Niners can start thinking about second season

The 49ers hit midseason this week against the Washington Redskins, but this is a team that already can start looking toward the NFL's second season. Coach Jim Harbaugh said this week that December will be "a time line" for when the Niners start contemplating the bigger picture of their season, but in reality they can do that right now, even though the calendar has just flipped to November.

While the Niners were cruising past the overmatched Cleveland Browns last week, San Francisco's two closest pursuers in the NFC West lost yet again.

The Seattle Seahawks were dumped by three touchdowns at home by a Cincinnati team that hasn't lost since the 49ers beat the Bengals in Cincinnati way back on Sept. 25. The Arizona Cardinals blew a 24-3 lead in Baltimore and lost to Harbaugh's brother John's team for the Cards' sixth consecutive defeat.

Heck, the 49ers even won when the St. Louis Rams – the NFC West preseason favorite of many – surprisingly recorded their first victory of the year, because the Rams did it with an upset of the New Orleans Saints. That gave the NFC South-leading Saints their third loss of the season.

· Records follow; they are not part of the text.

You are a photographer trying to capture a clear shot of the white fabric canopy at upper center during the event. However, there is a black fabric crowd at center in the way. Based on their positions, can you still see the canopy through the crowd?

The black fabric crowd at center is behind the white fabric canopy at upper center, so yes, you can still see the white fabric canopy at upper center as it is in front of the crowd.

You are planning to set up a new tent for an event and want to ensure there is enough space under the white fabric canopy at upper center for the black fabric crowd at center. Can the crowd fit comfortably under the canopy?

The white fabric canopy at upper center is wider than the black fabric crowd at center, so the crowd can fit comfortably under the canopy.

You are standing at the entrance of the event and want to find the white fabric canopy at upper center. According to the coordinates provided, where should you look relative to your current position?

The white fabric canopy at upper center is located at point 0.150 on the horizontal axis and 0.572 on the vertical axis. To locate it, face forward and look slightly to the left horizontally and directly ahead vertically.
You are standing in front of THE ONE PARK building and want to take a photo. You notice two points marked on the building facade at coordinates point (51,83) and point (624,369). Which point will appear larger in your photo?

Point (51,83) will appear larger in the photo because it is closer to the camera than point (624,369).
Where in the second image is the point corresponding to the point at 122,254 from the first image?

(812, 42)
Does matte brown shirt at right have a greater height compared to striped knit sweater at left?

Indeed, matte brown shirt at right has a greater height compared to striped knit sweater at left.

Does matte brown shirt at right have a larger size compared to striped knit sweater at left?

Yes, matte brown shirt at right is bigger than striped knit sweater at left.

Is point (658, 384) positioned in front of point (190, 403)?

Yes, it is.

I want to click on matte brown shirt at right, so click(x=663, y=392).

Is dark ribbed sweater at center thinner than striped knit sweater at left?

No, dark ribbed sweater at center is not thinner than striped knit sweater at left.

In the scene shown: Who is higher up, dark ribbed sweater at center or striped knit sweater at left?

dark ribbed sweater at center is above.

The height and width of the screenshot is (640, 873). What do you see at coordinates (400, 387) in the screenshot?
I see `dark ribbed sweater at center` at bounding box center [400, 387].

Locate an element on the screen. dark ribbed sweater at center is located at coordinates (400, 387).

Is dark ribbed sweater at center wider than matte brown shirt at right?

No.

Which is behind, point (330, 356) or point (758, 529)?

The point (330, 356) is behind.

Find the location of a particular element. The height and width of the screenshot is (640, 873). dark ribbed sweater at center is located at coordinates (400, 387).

And that matters, folks, because it's already time to start talking big picture here. And the Saints – Super Bowl winners two seasons ago – are likely candidates to be part of the big picture come January.

The 49ers certainly will be. At 6-1 and rolling into November with a five-game winning streak, first-place San Francisco already has a four-game cushion in the NFC West over second-place Seattle. The Niners already have five wins outside the division. The other three NFC West teams each have one such victory.

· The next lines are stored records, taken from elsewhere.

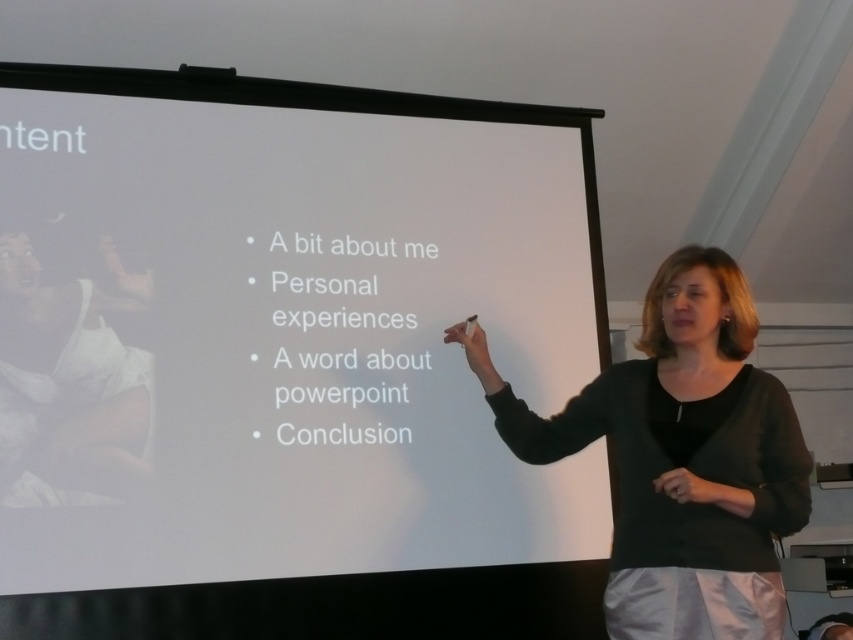 Question: Is white matte projection screen at center wider than black fabric at center?

Choices:
 (A) yes
 (B) no

Answer: (A)

Question: Is white matte projection screen at center wider than black fabric at center?

Choices:
 (A) yes
 (B) no

Answer: (A)

Question: Which object appears farthest from the camera in this image?

Choices:
 (A) white matte projection screen at center
 (B) black fabric at center

Answer: (A)

Question: Is white matte projection screen at center thinner than black fabric at center?

Choices:
 (A) yes
 (B) no

Answer: (B)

The 49ers not only can have the division clinched by Thanksgiving, they can mathematically have it wrapped up four days before then, when they get back into their division for the first time since their season opener with a Nov. 20 home game against Arizona.

The 49ers would have to win that game and their two before it to clinch on that day – and that's entirely possible, because the 49ers have reached the point where they can realistically beat anybody on their schedule, particularly their remaining schedule.

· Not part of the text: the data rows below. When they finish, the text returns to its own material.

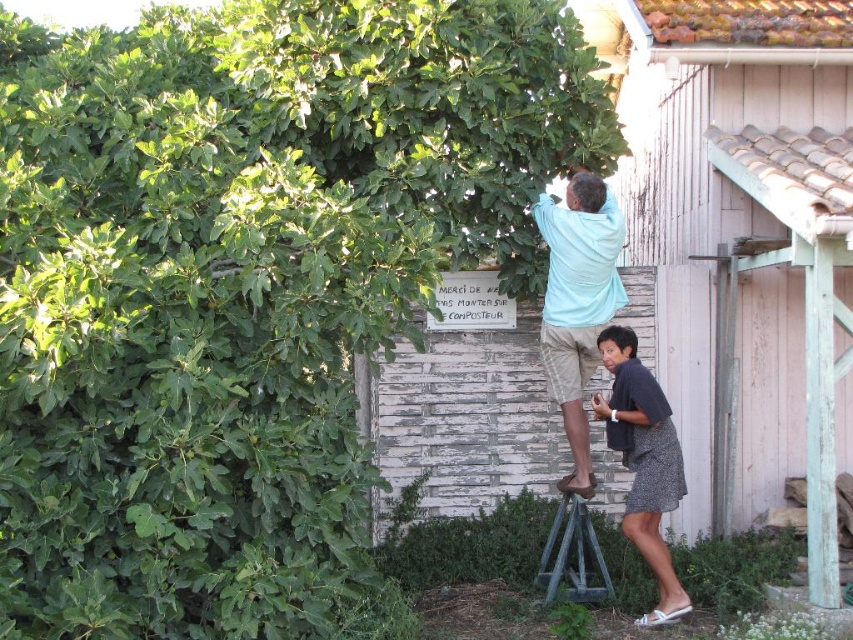 You are standing in the garden and see the point at coordinates (751, 224). Which object in the scene does this point belong to?

The point at coordinates (751, 224) belongs to the pink wood hut at upper right.

You are a fashion designer observing a garden scene. You notice a light blue cotton shirt at upper center and a dark gray textured dress at lower right. Can you determine if the distance between these two clothing items is sufficient for a person to comfortably walk between them without needing to adjust their position?

The distance between the light blue cotton shirt at upper center and the dark gray textured dress at lower right is 18.74 inches, which is approximately 1.56 feet. Since the average person requires about 2 feet of space to comfortably walk, the distance is insufficient for comfortable passage without adjustment.

You are standing in the garden and want to take a photo of both the green leafy tree at upper left and the light blue cotton shirt at upper center. Which object should you focus on first to ensure both are in clear view?

You should focus on the green leafy tree at upper left first since it is closer to you than the light blue cotton shirt at upper center, ensuring both will be in focus when focusing on the closer object first. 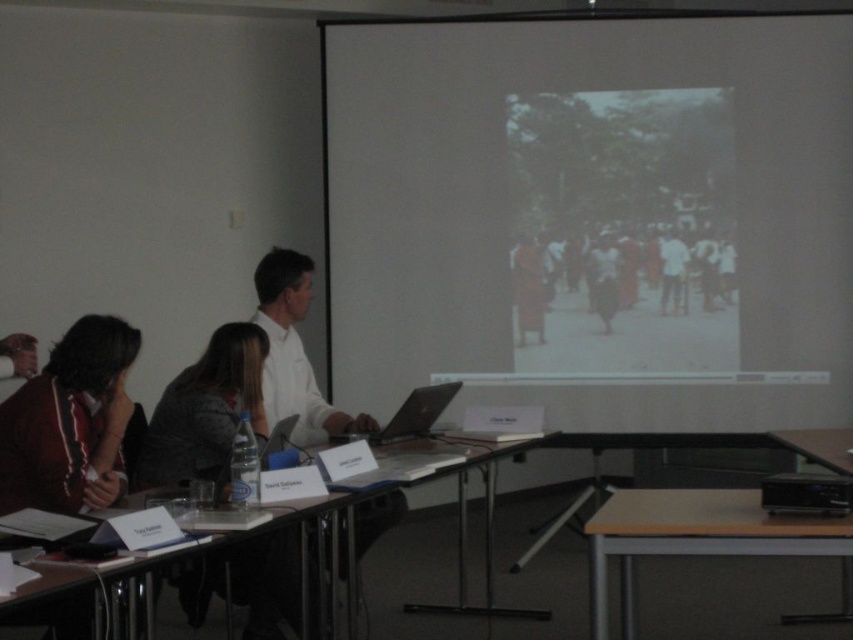 Which of these two, white matte projection screen at upper center or dark brown fabric at center, stands shorter?

With less height is dark brown fabric at center.

Between white matte projection screen at upper center and dark brown fabric at center, which one appears on the left side from the viewer's perspective?

white matte projection screen at upper center is more to the left.

Where is `white matte projection screen at upper center`? The height and width of the screenshot is (640, 853). white matte projection screen at upper center is located at coordinates (582, 189).

Based on the photo, is patterned fabric jacket at lower left shorter than white matte shirt at center?

Yes.

The height and width of the screenshot is (640, 853). What do you see at coordinates (206, 410) in the screenshot?
I see `patterned fabric jacket at lower left` at bounding box center [206, 410].

At what (x,y) coordinates should I click in order to perform the action: click on patterned fabric jacket at lower left. Please return your answer as a coordinate pair (x, y). This screenshot has width=853, height=640. Looking at the image, I should click on (206, 410).

Which is more to the left, white matte projection screen at upper center or light brown wood table at lower right?

Positioned to the left is light brown wood table at lower right.

Who is more distant from viewer, (x=346, y=122) or (x=764, y=531)?

The point (x=346, y=122) is more distant.

The height and width of the screenshot is (640, 853). I want to click on white matte projection screen at upper center, so click(x=582, y=189). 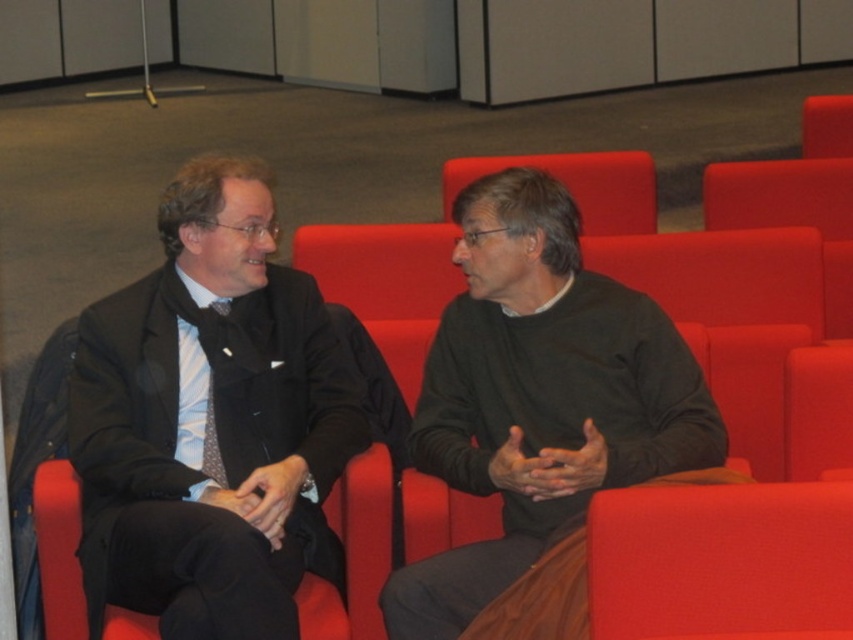 Is point (224, 160) farther from viewer compared to point (450, 417)?

That is False.

Does matte black suit at center have a larger size compared to dark green sweater at center?

Indeed, matte black suit at center has a larger size compared to dark green sweater at center.

Who is more forward, (167,525) or (672,385)?

Point (167,525) is in front.

Identify the location of matte black suit at center. This screenshot has height=640, width=853. (212, 422). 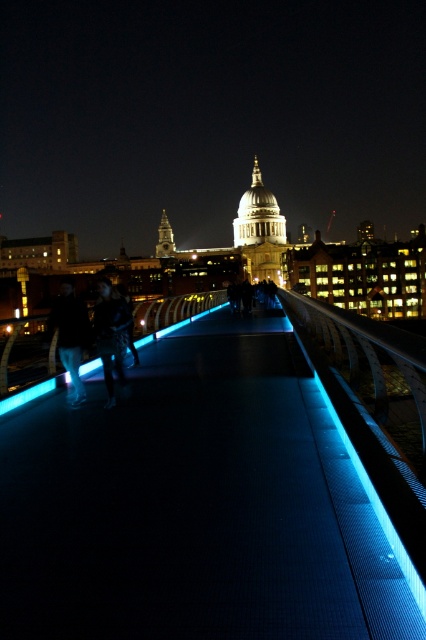 You are standing on the modern pedestrian bridge and want to take a photo of both the dark blue jeans at left and the dark blue leather jacket at center. Which object should you focus on first to ensure both are in the frame?

You should focus on the dark blue jeans at left first because it is closer to you than the dark blue leather jacket at center, ensuring both are in the frame.

You are standing on the modern pedestrian bridge and want to know how far the point at coordinates [60,349] is from you. Can you determine the distance?

The distance of point [60,349] from viewer is 82.43 meters.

What's more unlikely is that every other NFC West team will lose every game up to that point except Arizona (when it hosts St. Louis this weekend) and St. Louis (when it hosts Seattle on Nov. 20).

But let's say that the Niners, by the time they get on the field for Harbaugh Bowl I on Thanksgiving Day in Baltimore, will be reasonably close to clinching their first NFC West title since 2002.

And let's go further to say that – with nine days off after that Thanksgiving game before the Niners return to action at home Dec. 4 against St. Louis – the clinching celebration will come sometime by early December.

It is going to happen. No team since NFL realignment in 2002 has ever blown a division lead of 3.5 games or more after Week 7, and the 49ers aren't going to be the first. They will run away with the NFC West like few 49ers teams have ever run away with a division title. The way this season is going, they could win this lousy division by seven or eight games.

That's a foregone conclusion. And it's something to be excited about.

But for the 49ers to actually do something come January, they must already start getting their mindset past being the team that ends a long and inglorious stretch of eight consecutive San Francisco seasons without a winning record or playoff berth.

When asked this week at what point he embraces what's possible for his team down the road, Harbaugh suggested to some extent that he already is of that mindset.

"We'll get to December and see how many wins we have, see how many we need as it relates to the season," Harbaugh said. "We're always living in the future in some regard, in terms of planning and making that December as good as it can be. Making this Sunday as good as it can possibly be. There's always a degree of that."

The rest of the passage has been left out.